Para anjing memiliki rasa bangga dan superioritas, yakin bahwa reinkarnasi tuan mereka, Harkan, telah memaksa para kucing untuk patuh. Sementara itu, para kucing bingung dengan kesombongan para anjing, tidak memahami perilaku mereka.
Bagaimanapun…
“Ah, saya mohon maaf atas keributan ini. Rumah besar ini menjadi cukup ramai akhir-akhir ini.”
“Hahaha… Ini… Ini tidak apa-apa…”
Han-Yeol tetap bersikap sopan meskipun Tuan Hee-Yun jelas-jelas sedang sedih. Bawahannya akan terkejut melihatnya menunjukkan rasa hormat kepadanya dengan cara seperti ini.
Namun, bahkan jika bawahannya hadir, hanya sedikit yang bisa mereka lakukan. Master Hee-Yun menyadari perlunya untuk tetap diam, mengingat suasana yang ada di mansion tersebut.
“Jadi, apa yang membawa Anda ke rumah saya, Tuan Hee-Yun?” Han-Yeol akhirnya mengarahkan pembicaraan ke topik utama.
“Ah, i-itu…”
“…?”
Guru Hee-Yun mulai ragu-ragu, membuat Han-Yeol bingung.
‘Ah… aku di sini hanya karena diminta… Seharusnya tidak apa-apa…’
Pada akhirnya, dia meyakinkan dirinya sendiri bahwa dia hanyalah pembawa pesan dan mengumpulkan keberanian untuk berbicara.

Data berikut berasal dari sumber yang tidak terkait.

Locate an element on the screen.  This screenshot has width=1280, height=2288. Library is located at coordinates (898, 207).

“Baik pemerintah maupun asosiasi ingin mengetahui sikap HY Group terkait insiden gerbang dimensi baru-baru ini.”
“Pendirian saya?”
“Ya, rakyat kita saat ini sedang cemas sejak gerbang dimensi muncul di Lapangan Gwanghwamun. Selain itu, video Anda merangkul manusia serigala telah beredar online, memicu spekulasi bahwa Anda telah bersekutu dengan monster dalam upaya untuk menaklukkan dunia.”

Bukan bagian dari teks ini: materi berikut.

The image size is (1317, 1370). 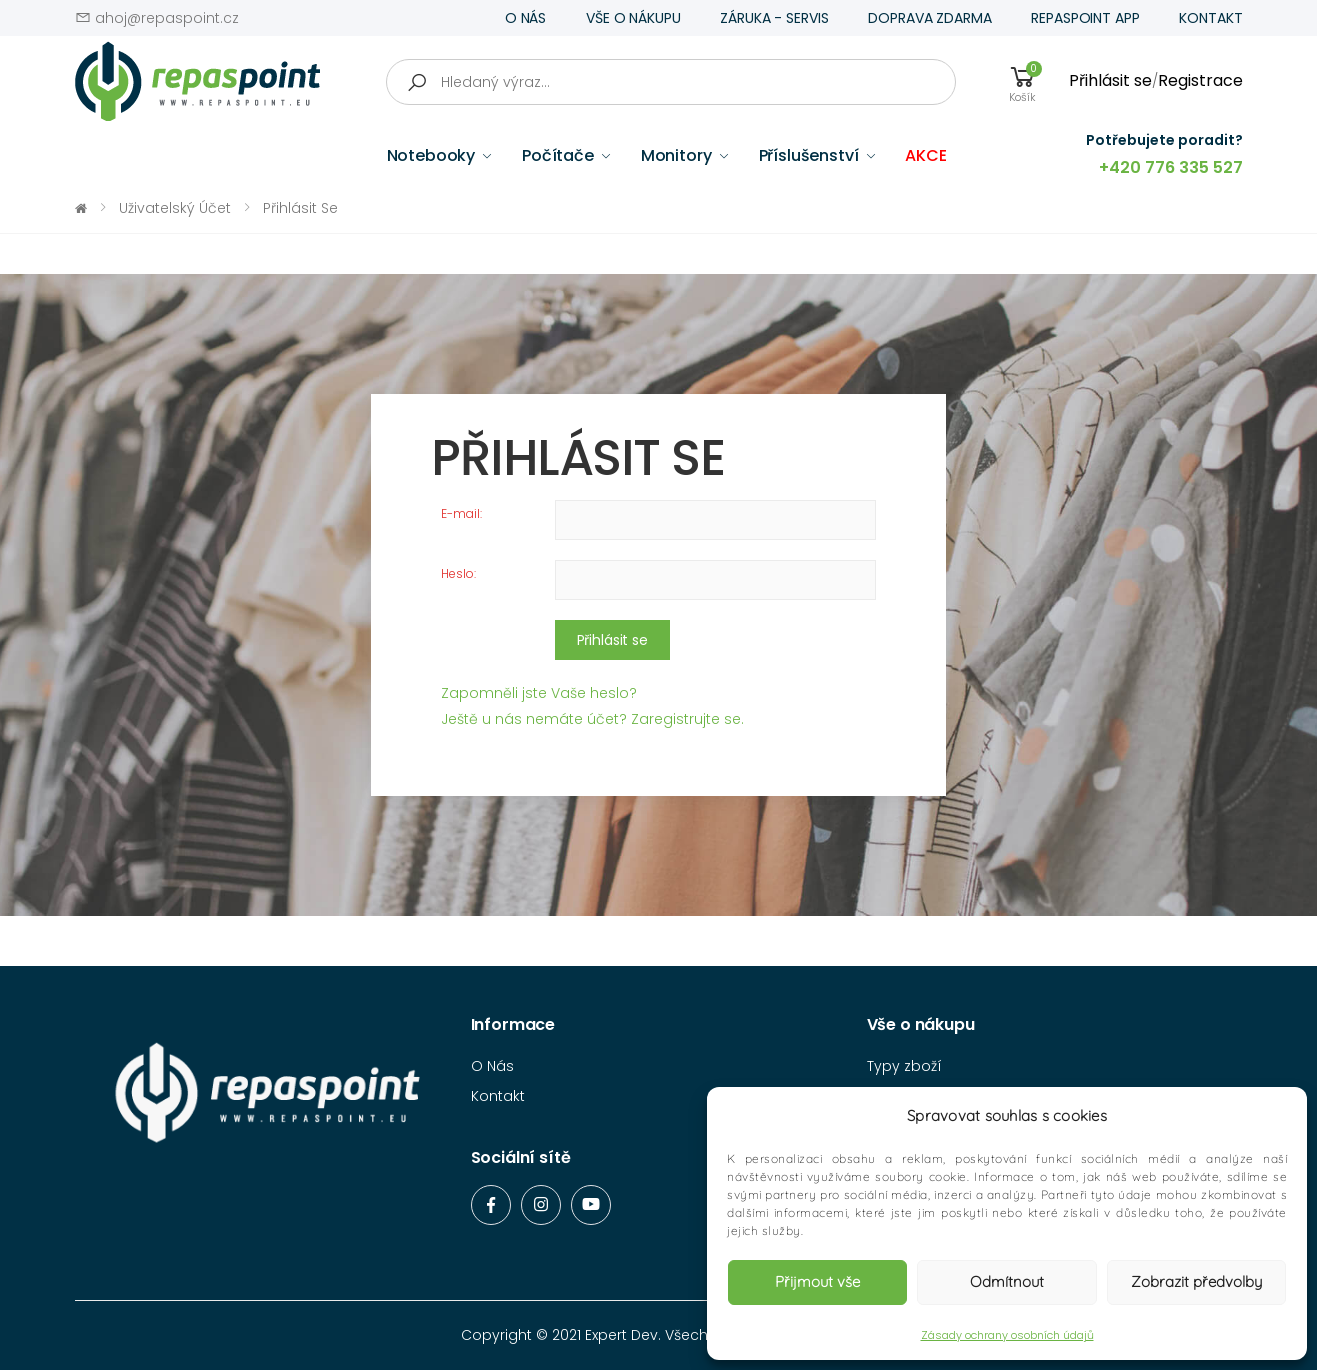 I want to click on ZÁRUKA - SERVIS, so click(x=774, y=18).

Han-Yeol mengira tidak ada yang menyaksikan interaksinya dengan para Bastroling, tetapi sebuah kamera siaran secara kebetulan merekam percakapan tersebut. Namun, informasi ini tidak dipublikasikan sebelumnya karena pemerintah menahannya sampai mereka menganggapnya paling menguntungkan.
“…”
Ter speechless dan tak percaya, Han-Yeol sibuk sejak kembali dari Dimensi Bastro, sampai-sampai lupa mengecek kejadian online di tengah kesibukannya.
Tampaknya pemerintah dan asosiasi tersebut bekerja dengan sungguh-sungguh, berpotensi mencoba mengalihkan perhatian ke interaksi Han-Yeol dengan para monster.
‘Mereka mungkin mencoba mengalihkan perhatian dengan memfokuskan perhatian pada saya yang merangkul para monster, untuk menyembunyikan kekacauan yang disebabkan oleh perekrutan Pemburu untuk menekan para pengunjuk rasa…’
Presiden petahana berada di ambang menjadi presiden kedua dalam sejarah Korea Selatan yang menghadapi pemakzulan jika publik mengetahui tentang penggunaan pasukan pemburu (Hunters) untuk menekan para demonstran.
Saat polisi menjalankan tugasnya dengan mengelola para demonstran, penggunaan senjata Hunter terhadap warga sipil biasa sama saja dengan tindakan teror.
Hal ini mendorong pemerintah untuk memprovokasi Insiden Gerbang Dimensi Gwanghwamun, dengan tujuan mengalihkan perhatian publik. Namun, apa hasil dari upaya mereka?
Gerbang dimensi itu lenyap tanpa jejak, hanya menyisakan serigala-serigala yang dibawa Han-Yeol ke rumahnya.